• _Work instructions_: Report all lines of the data below that hold the word "relativePath".
╭─ Record extracts
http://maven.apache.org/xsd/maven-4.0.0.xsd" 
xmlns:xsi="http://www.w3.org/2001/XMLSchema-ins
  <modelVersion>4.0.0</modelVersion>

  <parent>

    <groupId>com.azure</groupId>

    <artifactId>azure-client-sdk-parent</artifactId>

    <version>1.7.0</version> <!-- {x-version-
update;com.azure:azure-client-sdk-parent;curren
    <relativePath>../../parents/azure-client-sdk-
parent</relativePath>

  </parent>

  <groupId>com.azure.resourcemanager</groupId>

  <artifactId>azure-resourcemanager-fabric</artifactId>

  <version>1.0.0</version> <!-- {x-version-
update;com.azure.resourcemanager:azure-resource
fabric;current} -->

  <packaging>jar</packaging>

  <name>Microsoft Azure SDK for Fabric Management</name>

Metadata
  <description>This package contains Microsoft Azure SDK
╰─
╭─ Record extracts
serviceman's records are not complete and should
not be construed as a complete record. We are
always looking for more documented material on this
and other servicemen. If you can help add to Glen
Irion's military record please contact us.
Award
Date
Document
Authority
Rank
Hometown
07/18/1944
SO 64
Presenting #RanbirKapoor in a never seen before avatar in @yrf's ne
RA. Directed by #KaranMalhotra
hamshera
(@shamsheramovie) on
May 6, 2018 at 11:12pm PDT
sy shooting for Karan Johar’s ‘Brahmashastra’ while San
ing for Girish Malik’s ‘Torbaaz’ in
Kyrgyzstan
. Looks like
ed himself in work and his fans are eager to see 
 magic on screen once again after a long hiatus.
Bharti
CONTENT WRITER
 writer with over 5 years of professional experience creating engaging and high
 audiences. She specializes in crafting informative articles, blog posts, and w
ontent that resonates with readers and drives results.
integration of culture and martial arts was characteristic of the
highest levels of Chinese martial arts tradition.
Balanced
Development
╰─
╭─ Record extracts
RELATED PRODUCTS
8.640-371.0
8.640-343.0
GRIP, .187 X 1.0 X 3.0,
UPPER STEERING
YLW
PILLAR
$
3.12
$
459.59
╰─
• _Your solution_:
    <relativePath>../../parents/azure-client-sdk-
parent</relativePath>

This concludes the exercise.